On Tuesday, February 10, 2009, the NYU Reynolds Program in Social Entrepreneurship had the distinct pleasure to host Peter Thum, founder of Ethos Water as part of their ongoing Speaker Series, “Social Entrepreneurship in the 21st Century”. I had the distinct pleasure of introducing Mr. Thum for his talk on his experiences founding Ethos, the world water crisis and what it takes to be a social entrepreneur.
As something of a amateur development practitioner myself (I have yet to be paid in this capacity) with experience developing potable water projects in developing countries, I can say from experience that Thum hit many of the right notes in his description of experiences in the field, working on developing water projects as well as the approach Ethos takes toward development aid. Buzz words/concepts noted: pre-screening NGOs, working with small NGOs and then building up to larger aid organizations like UNICEF and WaterAid. Giving Water, his non-profit, directing charitable giving to Ethos funded projects or organizations. Concern for effective use of money, human development index compared to cost and need, decentralization and the involvement of local government to help ensure project sustainability.

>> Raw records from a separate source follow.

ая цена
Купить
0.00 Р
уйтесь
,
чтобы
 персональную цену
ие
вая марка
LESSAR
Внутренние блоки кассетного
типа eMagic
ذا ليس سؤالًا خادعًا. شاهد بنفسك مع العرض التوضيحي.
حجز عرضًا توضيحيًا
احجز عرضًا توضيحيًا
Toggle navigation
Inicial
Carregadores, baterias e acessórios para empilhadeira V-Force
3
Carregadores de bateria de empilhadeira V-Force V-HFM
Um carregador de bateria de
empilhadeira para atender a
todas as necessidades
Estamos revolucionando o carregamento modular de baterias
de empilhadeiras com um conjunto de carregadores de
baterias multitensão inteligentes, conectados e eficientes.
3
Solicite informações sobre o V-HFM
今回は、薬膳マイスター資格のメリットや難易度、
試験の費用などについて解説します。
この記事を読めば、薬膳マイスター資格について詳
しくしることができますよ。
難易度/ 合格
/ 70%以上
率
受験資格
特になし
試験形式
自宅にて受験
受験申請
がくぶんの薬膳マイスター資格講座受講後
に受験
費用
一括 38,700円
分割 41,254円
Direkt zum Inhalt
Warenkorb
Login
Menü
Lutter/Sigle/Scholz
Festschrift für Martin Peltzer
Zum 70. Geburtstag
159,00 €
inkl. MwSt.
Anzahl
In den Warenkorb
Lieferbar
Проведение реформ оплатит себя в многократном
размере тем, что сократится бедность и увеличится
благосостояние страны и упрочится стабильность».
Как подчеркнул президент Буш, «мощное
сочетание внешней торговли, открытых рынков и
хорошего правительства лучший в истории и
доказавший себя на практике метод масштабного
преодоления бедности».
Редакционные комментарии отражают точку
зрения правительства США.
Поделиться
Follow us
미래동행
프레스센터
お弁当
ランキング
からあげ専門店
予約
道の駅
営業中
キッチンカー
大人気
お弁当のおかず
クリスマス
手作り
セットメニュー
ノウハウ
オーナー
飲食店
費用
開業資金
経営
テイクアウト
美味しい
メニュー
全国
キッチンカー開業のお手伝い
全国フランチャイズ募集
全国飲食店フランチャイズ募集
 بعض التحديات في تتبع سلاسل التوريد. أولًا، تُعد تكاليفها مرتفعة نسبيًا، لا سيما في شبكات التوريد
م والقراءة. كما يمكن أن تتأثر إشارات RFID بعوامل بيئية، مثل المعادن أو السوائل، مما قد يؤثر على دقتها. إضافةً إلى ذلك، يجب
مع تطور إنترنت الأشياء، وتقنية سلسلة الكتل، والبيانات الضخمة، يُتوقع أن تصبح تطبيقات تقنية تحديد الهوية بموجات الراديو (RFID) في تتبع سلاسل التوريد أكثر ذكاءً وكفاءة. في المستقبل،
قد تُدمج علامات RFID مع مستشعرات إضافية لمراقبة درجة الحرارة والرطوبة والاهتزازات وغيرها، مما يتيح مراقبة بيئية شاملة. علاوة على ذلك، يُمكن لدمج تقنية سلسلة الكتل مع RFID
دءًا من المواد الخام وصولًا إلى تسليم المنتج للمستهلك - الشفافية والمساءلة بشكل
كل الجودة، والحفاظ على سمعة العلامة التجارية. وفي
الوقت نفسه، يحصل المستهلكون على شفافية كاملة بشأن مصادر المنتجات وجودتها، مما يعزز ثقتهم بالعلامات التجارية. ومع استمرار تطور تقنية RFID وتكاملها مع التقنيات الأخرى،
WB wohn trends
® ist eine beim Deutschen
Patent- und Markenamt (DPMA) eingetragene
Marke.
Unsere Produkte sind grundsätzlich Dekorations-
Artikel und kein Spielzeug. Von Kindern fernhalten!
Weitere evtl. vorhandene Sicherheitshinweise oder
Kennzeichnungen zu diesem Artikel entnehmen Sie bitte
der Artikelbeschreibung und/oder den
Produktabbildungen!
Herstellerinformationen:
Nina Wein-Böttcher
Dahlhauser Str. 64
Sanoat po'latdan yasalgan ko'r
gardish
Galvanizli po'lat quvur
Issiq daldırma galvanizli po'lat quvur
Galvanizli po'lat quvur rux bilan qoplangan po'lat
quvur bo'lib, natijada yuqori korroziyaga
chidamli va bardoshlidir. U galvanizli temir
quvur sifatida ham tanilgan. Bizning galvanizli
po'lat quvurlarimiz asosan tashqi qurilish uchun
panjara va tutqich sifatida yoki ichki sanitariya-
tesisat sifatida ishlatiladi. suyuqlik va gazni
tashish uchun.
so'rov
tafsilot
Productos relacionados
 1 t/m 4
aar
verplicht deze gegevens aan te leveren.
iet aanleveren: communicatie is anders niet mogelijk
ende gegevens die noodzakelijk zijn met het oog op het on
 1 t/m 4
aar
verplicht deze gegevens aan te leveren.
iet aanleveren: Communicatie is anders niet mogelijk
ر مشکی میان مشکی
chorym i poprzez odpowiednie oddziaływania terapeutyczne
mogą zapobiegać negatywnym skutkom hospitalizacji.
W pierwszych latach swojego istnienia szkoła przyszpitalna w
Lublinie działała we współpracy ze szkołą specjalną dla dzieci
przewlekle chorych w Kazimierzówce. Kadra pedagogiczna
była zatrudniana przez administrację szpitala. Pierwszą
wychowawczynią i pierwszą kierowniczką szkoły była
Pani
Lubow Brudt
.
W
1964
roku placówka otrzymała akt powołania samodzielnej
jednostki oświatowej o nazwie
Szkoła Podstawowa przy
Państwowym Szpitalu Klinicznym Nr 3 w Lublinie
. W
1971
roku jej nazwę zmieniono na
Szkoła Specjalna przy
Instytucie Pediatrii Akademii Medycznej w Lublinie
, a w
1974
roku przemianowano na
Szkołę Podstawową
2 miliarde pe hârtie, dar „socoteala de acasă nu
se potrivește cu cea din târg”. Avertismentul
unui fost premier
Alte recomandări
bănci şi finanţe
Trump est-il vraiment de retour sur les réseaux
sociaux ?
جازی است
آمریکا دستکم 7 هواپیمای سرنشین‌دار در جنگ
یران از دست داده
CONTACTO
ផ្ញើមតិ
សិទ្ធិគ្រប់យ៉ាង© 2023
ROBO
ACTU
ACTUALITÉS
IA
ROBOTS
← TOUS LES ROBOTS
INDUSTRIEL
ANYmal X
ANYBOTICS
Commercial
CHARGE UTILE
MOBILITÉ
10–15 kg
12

The Q&A session was particularly interesting and very engaging; Peter actually stopped during one point to offer a gift of an Ethos brand canteen/bottle to an audience member concerned about the inherent waste associated with the bottled water industry. This touched on the running debate on whether or not bottled water is especially wasteful considering the abundance of cheap or free water in the
Reynolds Scholars and Fellows had the extra benefit of a private dinner and conversation with Thum after the event. The topics of conversation mostly centered on the question of social entrepreneurship. Thum provided additional insight on his struggles getting his venture started, the rejections he went through, how he was able to sustain himself for so long while working toward the success of Ethos. It was a lesson of persistence while pursuing your dream. Thum was always comfortable, at ease, relaxed in his chair, fielding our questions and dispensing advice. One highlight was his impromptu universe of the social venture, stuck between competing poles of non profits and for profits horizontally, activists and consumers vertically, and after some feedback, a greater circle around the subject representing society/government/media… reminding us with a smile, “hey, I just made this up.” His advice was mostly pragmatic; when asked about Yunnis’s concept of “social business,” he started off critical, saying the investor inherently seeks financial return out of necessity, up to a point, where he/she is comfortable. Then, as conversation developed, conceded that doing things for the social good sometimes offsets those needs, in the end almost implying, sure yeah, if someone makes a social business that works, good for them, that’s not my thing.
In the end, that largely relates to what I took away from the conversations and presentation. Peter Thum was mainly sharing his experience in the small space between for profit and non-profit, between activists and consumers. Marketing a product that does well while performing well, that takes on a consumer’s need to feel a little connected to the world around us, though their donation or their being informed on issues larger than themselves. It’s an approach Peter Thum discovered for himself and it’s my guess that if he can continue to work in that space he intends to.
-Matt Sisul, Reynolds Fellow ’08.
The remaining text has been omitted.